Introduction to the System Administrator

The system administrator can configure system security policies, implement rights- and domain-based management, restrict IP addresses that can access UltraVR, implement real-time monitoring, and manage online administrators.

By default, UltraVR provides six user levels, namely, admin, administrator, operator, auditor, NBIRole, and SyncAdmin. Table 1 describes permissions of each user level.
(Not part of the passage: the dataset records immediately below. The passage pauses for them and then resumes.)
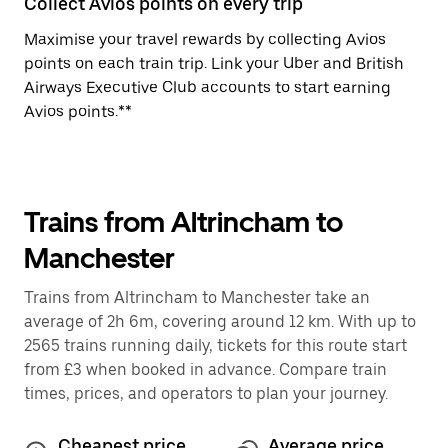
Collect Avios points on every trip
Maximise your travel rewards by collecting Avios
points on each train trip. Link your Uber and British
Airways Executive Club accounts to start earning
Avios points.**
Trains from Altrincham to
Manchester
Trains from Altrincham to Manchester take an
average of 2h 6m, covering around 12 km. With up to
2565 trains running daily, tickets for this route start
from £3 when booked in advance. Compare train
times, prices, and operators to plan your journey.
Cheapest price
Average price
**Table 1** Description of user permissions
User Role	Permission
admin	Default administrator admin provided by the system. User admin has permissions for all operations and can manage all resources and users, and it cannot be deleted.
administrator	Admin Role users. Have permissions for all UltraVR operations except for configuring the admin and Admin Role users.
operator	Operator Role users. Such users have the following permissions: View and refresh resources and all operation permissions of the sites All operation permissions of the protected groups All operation permissions of the recovery plan All operation permissions of monitoring View on-line administrators, view and configure the system performance, all operation permissions of data maintenance, view and export system operation logs, notify server all remote maintenance
auditor	Auditor Role users. Such users only have permissions to view operation logs dump, view and export system operation logs.
NBIRole	Users belonging to Third-Part System User Group. Such users only have permissions to view sites, protected group, view and execute recovery plan.
SyncAdmin	This role is used for the communication between two UltraVR servers, and cannot be used by a third-party system or to log in to UltraVR for system maintenance.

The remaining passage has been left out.